Special K Week:
The Kindle and Killing Kim Kardashian
One nice thing about getting older is that you tend to miss out on what’s trendy — unless you accidentally stumble onto it. Such was the case the other night when I happened upon Keeping Up with the Kardashians.
I don’t live in Botswana, so of course I had heard of these idiots, but I’d never actually watched their show, which apparently has been fouling the airwaves since 2007. My impressions:
1) What the hell happened to Bruce Jenner’s face?
2) That Kim is a cutie.
3) The mother, Kris Jenner, is a glorified pimp.
4) Somebody needs to … kill the Kardashians! I cannot see the teensiest benefit to our sharing the planet with them.
Amazon lowered the price of its e-reader, the Kindle, so I broke down and bought one. My thoughts:
1) Stephen King wrote his own appraisal of the Kindle, in which he quoted Gertrude Stein’s observation about her childhood home in Oakland: “There is no there, there.” After using the Kindle, I know what that means. It’s just an eerie sensation to realize that you cannot rifle through pages. And it sucks if you are on, say, page 78 and want to go back and read something on page 39. To do that, you must laboriously tap back 39 times for 39 pages. Very time-consuming — especially if you get to page 39 and then realize that what you’re looking for is actually on page 59. Tap, tap, tap ….
2) No color, and the graphics can suck. I read The Passage on my Kindle and there was a map in the book. But because the Kindle’s screen is so small (six-inch reading area), there was no way to get a satisfactory view of it.
3) The Web browser is slow and has a primitive display. The audio voices sound like Robby the Robot reciting Shakespeare in Pig Latin.
1) The light weight (8.7 ounces). There is something to be said for a device that lets you read War and Peace or Moby Dick with your left hand while you eat, drink, smoke, or play with yourself with your right hand.
2) Free public-domain books. Within seconds, I downloaded books by Jane Austen, Mary Roberts Rinehart, Charles Dickens, and George Bernard Shaw. It was like checking out library books without leaving my bed.
3) The instant dictionary.
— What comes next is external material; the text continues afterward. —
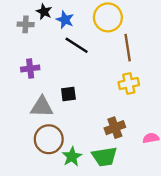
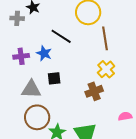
blue star: (65, 20) -> (44, 53), moved
yellow cross: (129, 84) -> (106, 69), turned -30
brown cross: (115, 128) -> (94, 91), moved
It’s sweet to simply highlight “repudiate” and instantly have a definition at the bottom of the screen.
1) Amazon hypes the fact that you can store up to 3,500 books on the Kindle. Nice, but do you really expect to live long enough to read 3,500 books on your Kindle?
2) A glare-free screen that allows you to read in sunshine. OK, but I can also do that with a paperback.
3) Download new books from the Amazon store in 60 seconds. Rarely do I need a book in 60 seconds. Sometimes a drink, yes. Besides, I enjoy browsing at real bookstores.